Jordyn came closer, touching her father’s shoulders. She might have been looking up at him, but Jasper saw nothing.
He heard the lighter’s lid flipping open again.
“He begged me to kill you before I finished him off. But you know what I said? I told him that his daddy was right, he was a fucking disappointment. All your boy could do was cry. I slit his fucking throat once I got tired of hearing it.”
Kozack screamed and rushed him.
Jasper fell back and slammed his head on the concrete.
The world swam above him.
Jasper just had to let go and welcome his death.
He heard the lighter flick again, then Kozack’s muffled voice. “You know what? I was going to kill you. I wanted revenge. But I don’t want your pain to end. I want you to live with it like I do. Live with loss of your daughter, forever.”
What is he doing?
Is he setting me free?
There was a pause, then a few beeps as Kozack called somebody. “Yes, Sheriff Barry. I’d like to turn in the murderer of my son and Brianna.”
“Hey!” Jasper yelled.
Kozack ignored him.
“Kill me, you pussy!”
Still, Kozack said nothing.
“You’re a pussy just like your fucking son!”
He heard Kozack’s footsteps walking toward him.
Yes!
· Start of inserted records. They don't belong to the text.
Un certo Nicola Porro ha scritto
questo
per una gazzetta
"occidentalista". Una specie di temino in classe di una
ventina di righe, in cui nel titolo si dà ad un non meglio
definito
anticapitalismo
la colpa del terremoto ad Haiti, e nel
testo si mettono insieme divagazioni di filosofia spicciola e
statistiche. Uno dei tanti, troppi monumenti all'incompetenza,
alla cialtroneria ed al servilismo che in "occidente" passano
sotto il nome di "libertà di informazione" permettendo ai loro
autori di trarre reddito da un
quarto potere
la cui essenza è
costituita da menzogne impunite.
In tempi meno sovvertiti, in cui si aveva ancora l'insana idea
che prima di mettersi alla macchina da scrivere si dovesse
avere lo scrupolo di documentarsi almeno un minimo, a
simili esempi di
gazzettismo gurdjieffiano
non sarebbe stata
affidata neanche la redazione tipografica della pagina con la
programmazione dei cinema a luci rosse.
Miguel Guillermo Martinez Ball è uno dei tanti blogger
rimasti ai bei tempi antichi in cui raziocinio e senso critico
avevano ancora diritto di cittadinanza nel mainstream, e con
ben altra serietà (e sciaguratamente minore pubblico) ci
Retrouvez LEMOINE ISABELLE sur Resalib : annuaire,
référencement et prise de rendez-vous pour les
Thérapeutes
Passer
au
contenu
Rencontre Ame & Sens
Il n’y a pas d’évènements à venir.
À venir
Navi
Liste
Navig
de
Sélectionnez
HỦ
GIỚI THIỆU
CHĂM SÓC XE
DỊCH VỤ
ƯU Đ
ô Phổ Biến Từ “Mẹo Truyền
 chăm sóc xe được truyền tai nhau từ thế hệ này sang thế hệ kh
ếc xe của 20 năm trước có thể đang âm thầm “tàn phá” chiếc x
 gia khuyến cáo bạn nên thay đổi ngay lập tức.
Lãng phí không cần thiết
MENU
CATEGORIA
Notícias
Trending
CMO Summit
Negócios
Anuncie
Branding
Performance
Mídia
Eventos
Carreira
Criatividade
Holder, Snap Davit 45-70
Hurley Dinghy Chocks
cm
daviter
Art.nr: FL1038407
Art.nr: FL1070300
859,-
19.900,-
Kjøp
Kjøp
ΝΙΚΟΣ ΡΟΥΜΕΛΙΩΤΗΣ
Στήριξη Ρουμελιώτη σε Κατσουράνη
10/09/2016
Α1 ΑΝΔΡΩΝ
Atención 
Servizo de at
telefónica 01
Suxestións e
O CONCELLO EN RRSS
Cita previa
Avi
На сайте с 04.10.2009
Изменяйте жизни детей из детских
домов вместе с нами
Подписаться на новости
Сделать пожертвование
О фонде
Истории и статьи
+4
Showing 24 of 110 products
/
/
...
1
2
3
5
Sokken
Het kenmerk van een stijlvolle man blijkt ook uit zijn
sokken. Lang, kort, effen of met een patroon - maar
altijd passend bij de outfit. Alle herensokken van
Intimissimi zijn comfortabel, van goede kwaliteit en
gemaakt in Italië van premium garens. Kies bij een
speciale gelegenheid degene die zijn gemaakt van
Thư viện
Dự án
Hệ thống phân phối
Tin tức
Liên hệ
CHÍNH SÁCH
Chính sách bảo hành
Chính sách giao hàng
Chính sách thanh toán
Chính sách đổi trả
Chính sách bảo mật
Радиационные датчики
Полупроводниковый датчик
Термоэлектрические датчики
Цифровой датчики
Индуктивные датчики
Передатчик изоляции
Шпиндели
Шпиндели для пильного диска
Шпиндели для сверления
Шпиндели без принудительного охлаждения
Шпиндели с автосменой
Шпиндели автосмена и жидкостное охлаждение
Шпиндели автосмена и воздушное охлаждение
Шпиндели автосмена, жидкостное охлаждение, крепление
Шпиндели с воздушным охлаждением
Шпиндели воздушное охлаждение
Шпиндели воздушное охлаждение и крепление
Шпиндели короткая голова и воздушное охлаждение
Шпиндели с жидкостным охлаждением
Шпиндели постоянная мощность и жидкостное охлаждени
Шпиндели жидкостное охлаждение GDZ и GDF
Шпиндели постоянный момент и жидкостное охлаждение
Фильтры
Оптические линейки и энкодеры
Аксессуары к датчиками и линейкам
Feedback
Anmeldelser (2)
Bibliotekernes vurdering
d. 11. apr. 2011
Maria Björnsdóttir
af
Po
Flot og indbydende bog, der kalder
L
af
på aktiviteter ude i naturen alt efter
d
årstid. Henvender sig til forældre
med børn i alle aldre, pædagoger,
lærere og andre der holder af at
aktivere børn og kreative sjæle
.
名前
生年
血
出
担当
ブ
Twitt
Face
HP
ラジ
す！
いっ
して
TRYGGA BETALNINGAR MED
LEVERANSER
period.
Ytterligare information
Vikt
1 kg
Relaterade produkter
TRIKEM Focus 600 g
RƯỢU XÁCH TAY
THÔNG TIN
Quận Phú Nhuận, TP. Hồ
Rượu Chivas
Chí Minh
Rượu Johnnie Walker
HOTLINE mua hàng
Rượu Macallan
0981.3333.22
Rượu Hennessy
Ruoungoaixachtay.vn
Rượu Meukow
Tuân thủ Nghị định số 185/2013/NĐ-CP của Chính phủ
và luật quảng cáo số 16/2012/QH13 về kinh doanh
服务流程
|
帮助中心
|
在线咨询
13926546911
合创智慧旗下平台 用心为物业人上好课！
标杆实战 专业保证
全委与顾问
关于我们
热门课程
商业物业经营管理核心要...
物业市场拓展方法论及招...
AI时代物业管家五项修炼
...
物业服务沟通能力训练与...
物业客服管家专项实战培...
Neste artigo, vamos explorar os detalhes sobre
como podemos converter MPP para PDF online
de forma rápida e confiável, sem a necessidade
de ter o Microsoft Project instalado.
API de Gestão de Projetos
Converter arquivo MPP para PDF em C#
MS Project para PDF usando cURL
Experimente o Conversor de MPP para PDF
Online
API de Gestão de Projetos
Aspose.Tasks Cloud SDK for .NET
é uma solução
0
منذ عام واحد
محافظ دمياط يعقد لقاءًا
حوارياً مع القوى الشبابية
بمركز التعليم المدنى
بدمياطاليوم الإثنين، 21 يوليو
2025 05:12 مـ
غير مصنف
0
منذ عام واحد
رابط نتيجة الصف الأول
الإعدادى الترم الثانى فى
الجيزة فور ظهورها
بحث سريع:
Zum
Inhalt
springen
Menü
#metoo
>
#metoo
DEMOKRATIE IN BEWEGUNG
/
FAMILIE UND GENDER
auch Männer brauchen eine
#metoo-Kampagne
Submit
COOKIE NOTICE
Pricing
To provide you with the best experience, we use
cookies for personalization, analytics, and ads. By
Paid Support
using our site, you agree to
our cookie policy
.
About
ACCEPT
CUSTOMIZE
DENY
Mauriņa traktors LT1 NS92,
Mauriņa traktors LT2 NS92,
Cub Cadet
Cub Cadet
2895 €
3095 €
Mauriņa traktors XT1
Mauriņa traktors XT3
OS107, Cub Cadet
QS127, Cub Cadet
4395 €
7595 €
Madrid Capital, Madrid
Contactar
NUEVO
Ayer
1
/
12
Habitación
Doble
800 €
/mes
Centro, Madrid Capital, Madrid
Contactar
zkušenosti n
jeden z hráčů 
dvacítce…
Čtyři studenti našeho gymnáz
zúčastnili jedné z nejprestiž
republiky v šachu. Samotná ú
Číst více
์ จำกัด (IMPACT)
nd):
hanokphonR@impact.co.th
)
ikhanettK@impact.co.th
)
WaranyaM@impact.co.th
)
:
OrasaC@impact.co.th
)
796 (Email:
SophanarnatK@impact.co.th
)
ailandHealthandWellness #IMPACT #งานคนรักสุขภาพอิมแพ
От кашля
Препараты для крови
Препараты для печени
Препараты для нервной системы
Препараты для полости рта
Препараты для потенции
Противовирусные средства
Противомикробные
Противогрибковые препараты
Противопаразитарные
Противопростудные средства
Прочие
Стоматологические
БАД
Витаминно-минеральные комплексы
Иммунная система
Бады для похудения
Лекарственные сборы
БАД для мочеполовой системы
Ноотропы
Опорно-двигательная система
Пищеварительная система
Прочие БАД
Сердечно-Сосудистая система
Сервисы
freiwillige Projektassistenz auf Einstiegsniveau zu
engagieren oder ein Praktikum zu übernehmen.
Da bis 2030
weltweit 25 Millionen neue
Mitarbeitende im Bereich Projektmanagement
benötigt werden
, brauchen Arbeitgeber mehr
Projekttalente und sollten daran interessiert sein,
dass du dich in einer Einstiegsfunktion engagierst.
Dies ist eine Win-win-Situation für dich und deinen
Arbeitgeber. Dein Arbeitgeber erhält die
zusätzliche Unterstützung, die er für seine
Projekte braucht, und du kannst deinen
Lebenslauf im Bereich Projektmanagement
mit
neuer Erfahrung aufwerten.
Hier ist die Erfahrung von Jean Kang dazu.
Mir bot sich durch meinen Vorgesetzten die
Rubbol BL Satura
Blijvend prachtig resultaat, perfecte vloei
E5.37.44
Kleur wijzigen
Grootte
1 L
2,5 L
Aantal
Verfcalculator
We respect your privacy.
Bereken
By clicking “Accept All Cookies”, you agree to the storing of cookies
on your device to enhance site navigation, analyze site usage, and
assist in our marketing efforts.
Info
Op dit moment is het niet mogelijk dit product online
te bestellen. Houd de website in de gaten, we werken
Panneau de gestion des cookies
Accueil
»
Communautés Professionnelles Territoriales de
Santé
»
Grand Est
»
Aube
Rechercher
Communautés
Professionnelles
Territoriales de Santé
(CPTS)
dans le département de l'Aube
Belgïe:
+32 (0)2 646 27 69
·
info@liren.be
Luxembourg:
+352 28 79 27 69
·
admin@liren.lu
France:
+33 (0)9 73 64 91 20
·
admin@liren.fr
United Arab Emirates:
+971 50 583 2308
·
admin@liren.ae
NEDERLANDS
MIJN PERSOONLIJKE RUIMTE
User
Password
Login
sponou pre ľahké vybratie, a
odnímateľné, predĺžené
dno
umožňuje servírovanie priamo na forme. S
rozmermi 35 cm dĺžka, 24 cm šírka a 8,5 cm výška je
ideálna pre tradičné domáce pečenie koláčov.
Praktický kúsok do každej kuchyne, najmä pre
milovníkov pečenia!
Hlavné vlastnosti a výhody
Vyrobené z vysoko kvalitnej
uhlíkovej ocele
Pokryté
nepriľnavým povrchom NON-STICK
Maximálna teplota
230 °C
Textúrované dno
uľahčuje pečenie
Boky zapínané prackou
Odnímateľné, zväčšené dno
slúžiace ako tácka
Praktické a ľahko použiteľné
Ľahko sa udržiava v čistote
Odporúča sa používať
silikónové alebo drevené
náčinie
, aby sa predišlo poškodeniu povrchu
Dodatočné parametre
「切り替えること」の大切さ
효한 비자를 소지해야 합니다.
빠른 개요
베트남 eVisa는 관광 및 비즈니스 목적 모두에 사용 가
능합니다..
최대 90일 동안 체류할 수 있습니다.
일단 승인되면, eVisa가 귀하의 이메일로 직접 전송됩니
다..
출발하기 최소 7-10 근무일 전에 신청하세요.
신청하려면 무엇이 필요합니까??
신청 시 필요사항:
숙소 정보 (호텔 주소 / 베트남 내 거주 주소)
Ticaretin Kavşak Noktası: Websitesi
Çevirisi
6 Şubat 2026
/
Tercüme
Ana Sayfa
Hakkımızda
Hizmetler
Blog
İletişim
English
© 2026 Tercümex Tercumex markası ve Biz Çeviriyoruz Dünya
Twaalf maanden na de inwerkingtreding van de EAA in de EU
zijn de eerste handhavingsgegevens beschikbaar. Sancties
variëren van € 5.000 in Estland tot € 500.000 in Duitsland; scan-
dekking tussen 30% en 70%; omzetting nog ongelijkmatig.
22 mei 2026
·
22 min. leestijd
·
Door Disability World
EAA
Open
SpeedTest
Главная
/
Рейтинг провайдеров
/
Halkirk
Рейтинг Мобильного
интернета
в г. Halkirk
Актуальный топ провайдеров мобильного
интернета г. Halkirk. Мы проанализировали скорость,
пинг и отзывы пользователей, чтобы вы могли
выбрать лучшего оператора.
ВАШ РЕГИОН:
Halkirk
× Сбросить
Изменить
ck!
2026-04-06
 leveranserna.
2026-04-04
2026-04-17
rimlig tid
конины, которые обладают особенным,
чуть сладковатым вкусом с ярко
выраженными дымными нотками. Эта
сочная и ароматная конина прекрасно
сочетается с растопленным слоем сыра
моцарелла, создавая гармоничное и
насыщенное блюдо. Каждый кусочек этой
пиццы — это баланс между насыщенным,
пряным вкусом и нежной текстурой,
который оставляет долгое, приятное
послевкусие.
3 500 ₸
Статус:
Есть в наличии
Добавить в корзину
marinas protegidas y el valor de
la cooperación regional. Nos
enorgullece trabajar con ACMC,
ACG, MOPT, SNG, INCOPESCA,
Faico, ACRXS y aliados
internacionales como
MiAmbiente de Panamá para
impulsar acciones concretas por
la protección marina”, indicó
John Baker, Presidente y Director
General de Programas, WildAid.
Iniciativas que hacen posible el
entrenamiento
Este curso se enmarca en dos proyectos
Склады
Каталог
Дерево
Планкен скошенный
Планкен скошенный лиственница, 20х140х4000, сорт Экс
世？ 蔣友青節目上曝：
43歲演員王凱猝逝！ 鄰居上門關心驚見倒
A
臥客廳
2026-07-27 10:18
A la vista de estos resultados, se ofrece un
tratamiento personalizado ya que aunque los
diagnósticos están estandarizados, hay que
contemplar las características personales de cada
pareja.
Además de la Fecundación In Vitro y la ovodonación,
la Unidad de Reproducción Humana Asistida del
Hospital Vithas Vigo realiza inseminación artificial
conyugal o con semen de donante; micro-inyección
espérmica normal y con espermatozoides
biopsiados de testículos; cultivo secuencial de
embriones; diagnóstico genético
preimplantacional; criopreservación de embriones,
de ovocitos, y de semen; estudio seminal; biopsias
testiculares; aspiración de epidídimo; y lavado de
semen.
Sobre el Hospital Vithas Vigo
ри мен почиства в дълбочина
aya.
Do it! Finish me!
Pain tore through his head, then Jasper saw the purity of darkness.
Jasper was driving with his wife and daughter again.
The road was clear, the sun hanging bright ahead. Inviting rather than blinding, like a cartoon sun with a big smile, the kind he used to watch with Jordyn when she was still little.
He glanced over at Carissa. “I’m here, baby. I’m here.”
Carissa leaned in and kissed him.
“Can we get ice cream after dinner?” Jordyn asked, leaning forward from the back seat.
Carissa said, “Of course.”
Jordyn patted his shoulder. He touched her hand as he kept his attention on the road.
Carissa leaned into him, smelling like sweet peas.
They were finally together again.
He turned on the radio, hoping to find some music Jordyn and Carissa could sing along to. But there was no music. Only beeping.